Authorities are considering extending the laptop flight ban from cabin baggage on all international flights.

In an interview on Fox News Sunday, US Head of Homeland Security, John Kelly, said the United States planned to “raise the bar” on airline security, including the increasing the use of technology used to screen carry-on items.

Kelly also said that if US citizens had seen the ‘intelligence’ he had regarding terrorist threats, they would never go outside their front door. “That’s the thing that they are obsessed with, the terrorists, the idea of knocking down an airplane in flight, particularly if it’s a U.S. carrier, particularly if it’s full of U.S. people… It is a real sophisticated threat and I reserve that decision until we see where it’s going.”

John Kelly speaking at the George Washington University about his role as head of Homeland Security earlier this year.

Dramatic expansion

Such a move would dramatically expand the ban from its present limitations, announced in March, that affects about 50 flights per day from 10 cities, mostly in the Middle East. “We’ve had constant updates on the subject,” he said. “We know more than most.
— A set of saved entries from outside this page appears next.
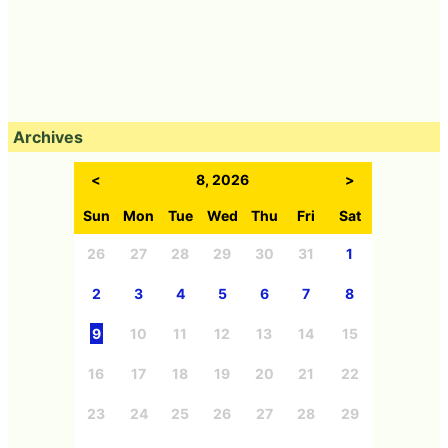
Archives
<
8, 2026
>
Sun
Mon
Tue
Wed
Thu
Fri
Sat
26
27
28
29
30
31
1
2
3
4
5
6
7
8
9
10
11
12
13
14
15
16
17
18
19
20
21
22
23
24
25
26
27
28
29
And again, if there’s a credible threat out there, we need to make sure we take the appropriate measures.”

Current ban

The US restrictions apply to flights from Turkey, Morocco, Jordan, Egypt, the United Arab Emirates, Qatar, Saudi Arabia and Kuwait. The current ban prevents travelers from bringing laptops, tablets and certain other devices on board in carry-on bags. All electronics bigger than a smartphone on these flights are not allowed into the cabin and must be checked with bigger items of luggage.

The airline industry found itself blindsided in January when President Donald Trump issued an executive order banning entry for 90 days to citizens from Iraq, Syria, Iran, Libya, Somalia, Sudan and Yemen, all muslim majority countries, causing panic and confusion among fliers and airlines. The order was later blocked in the courts.